Comment se traduit la confraternité chez les médecins ?
Caroline De Pauw : Dans les travaux de terrain que j’ai pu réaliser sur la prise en charge des personnes précaires par les généralistes, nous avons observé, par exemple, que certains médecins pouvaient avoir connaissance de confrères qui n’accueillaient pas forcément de manière très favorable toute la patientèle. Nous les avons questionnés pour savoir s’ils prévenaient l’Ordre ou pas et, unanimement, la réponse a été non. Ils ne faisaient pas comme si rien n’existait mais ils ne leur adressaient plus leurs patients. Il y avait donc un sentiment de confraternité assez fort entre eux pour se préserver, qui s’appuie sur le principe de donner du crédit au confrère : on ne connaît pas la situation, il peut s’agir d’un cas individuel, etc. Il faut que les situations soient très importantes et vraiment délétères pour déclencher un signalement. L’aspect positif, c’est qu’il y a une solidarité qui est là et qu’on peut se sentir soutenu dans l’adversité. Mais si vous êtes le lanceur d’alerte, il faut pouvoir supporter d’être celui qui est en train de détruire le contrat tacite qui vous lie avec vos collègues via la confraternité. Il faut être sûr de soi pour prendre ce risque-là et être potentiellement mis au ban de ses collègues.

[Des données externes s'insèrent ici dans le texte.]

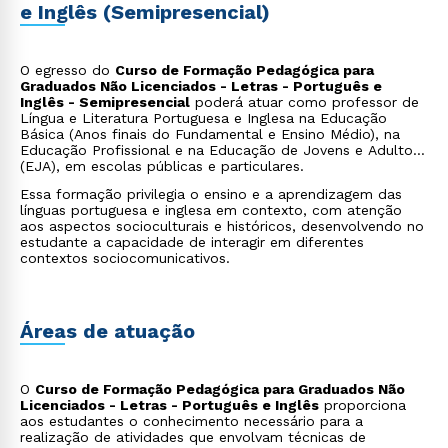
e Inglês (Semipresencial)
O egresso do
Curso de Formação Pedagógica para
Graduados Não Licenciados - Letras - Português e
Inglês - Semipresencial
poderá atuar como professor de
Língua e Literatura Portuguesa e Inglesa na Educação
Básica (Anos finais do Fundamental e Ensino Médio), na
Educação Profissional e na Educação de Jovens e Adultos
(EJA), em escolas públicas e particulares.
Essa formação privilegia o ensino e a aprendizagem das
línguas portuguesa e inglesa em contexto, com atenção
aos aspectos socioculturais e históricos, desenvolvendo no
estudante a capacidade de interagir em diferentes
contextos sociocomunicativos.
Áreas de atuação
O
Curso de Formação Pedagógica para Graduados Não
Licenciados - Letras - Português e Inglês
proporciona
aos estudantes o conhecimento necessário para a
realização de atividades que envolvam técnicas de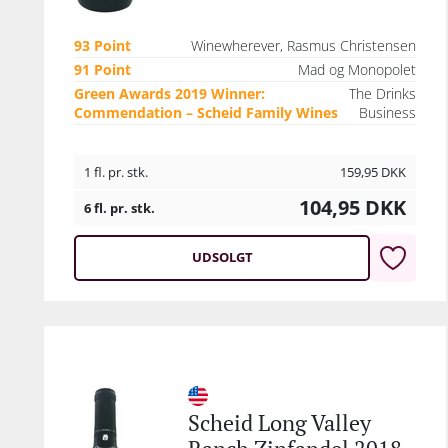
93 Point
Winewherever, Rasmus Christensen
91 Point
Mad og Monopolet
Green Awards 2019 Winner:
The Drinks
Commendation – Scheid Family Wines
Business
1 fl. pr. stk.
159,95
DKK
104,95
DKK
6 fl. pr. stk.
UDSOLGT
Scheid Long Valley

La confraternité dans une profession sous-entend qu’il y a un commun qui soude ses membres ?
C. de P. : D’un point de vue sociologique, on dit que ce sont des professions avec un grand P. Pour les médecins, il y a un parcours de formation très long, plus de dix ans d’études, durant lequel ils sont formés les uns avec les autres. Forcément, cela développe une culture et des expériences communes. C’est également une profession qui est régulée par les pairs, ce qui contribue à un sentiment de confraternité important. La profession de médecin est aussi dirigée vers l’intérêt général et l’altruisme. Cela leur donne donc normalement un socle de valeurs communes qui balaie plus large que l’aspect strictement professionnel. C’est l’ensemble de ces dimensions-là qui vont développer et créer ce sentiment de confraternité.
Ce socle commun et ce sentiment de confraternité est-il toujours aussi présent aujourd’hui ?
C. de P. : C’est toujours une réalité car les médecins sont formés dans les mêmes conditions. Cette période de socialisation commune par la formation reste. Et même si les conditions sont plus difficiles, ils les vivent tous plus difficilement donc cela renforce leur sentiment de confraternité. En revanche, ce qui change de manière importante, et nous n’en sommes qu’au début, c’est l’apparition d’exercices coordonnés formalisés. Dans ce cadre s’installent des relations entre professionnels de santé pour lesquels il n’y a pas forcément le socle de la confraternité de départ. Des jeux d’acteurs peuvent se mettre en place. S’il y a des tensions, vais-je systématiquement défendre ma corporation ou d’autres professionnels de santé avec lesquels j’ai aussi noué des liens de confiance et qui sont différents ? Cela rebat un peu les cartes. La confraternité n’est pas transmissible dans une CPTS, par exemple.